So far as I'm concerned, this brown paper bag, filled with soil, and then with a tea light placed inside it and lit, is a farolito (a little lantern, that is - going back to the Latin
faro, or lighthouse ...). A luminaria is a little bonfire at a street corner - traditionally there to guide people to midnight mass on Christmas eve. That being said, my nomenclature is strictly a Northern New Mexican one, because these lanterns tend to be called luminarias elsewhere - even down in Albuquerque, let alone further south in NM, let alone in such foreign parts as California. I'm also, for that matter, a purist who thinks that they should, indeed, be made from paper bags and real flames - not the beige plastic electric kind, pretty though, I confess, they can look.
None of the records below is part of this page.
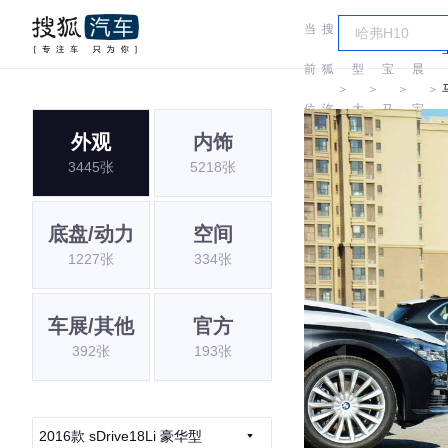
当
搜
车
华
前
狐
型
宝
晨
＞
＞
＞
＞
位
汽
大
马
宝
外观
内饰
置:
车
全
马
3445张
5218张
底盘/动力
空间
1227张
334张
车展/其他
官方
392张
193张
2016款 sDrive18Li 豪华型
This farolito was on a wall on Canyon Road, which is the traditional Santa Fe Christmas Eve walk (there were some luminarias thrown in, too, and also the wonderful flying farolitos, which remind me of some rather dangerous experiments involving candles and paper that the
Observer published around 1959 or 60: these ones are built from birthday candles inserted on styrofoam crosses, which are then lit - the paper bag surrounding them, or rather the air it contains, heats up - and then the ff is released to soar above the Canyon Road trees, and then catch fire, slowly, like a very amateur firework. Canyon Road was as full as ever (though not quite as cold as the last time that we were there) this evening, with clusters of people bursting into "O Come, All Ye Faithful," and others wearing reindeer antlers or luminous glowing spikes in the hair, or pushing baby carriages, or leading or carrying their dogs (some, too, with reindeer antlers). And even if crowded, it was extraordinary pretty, and completely magically Santa Fe at its best.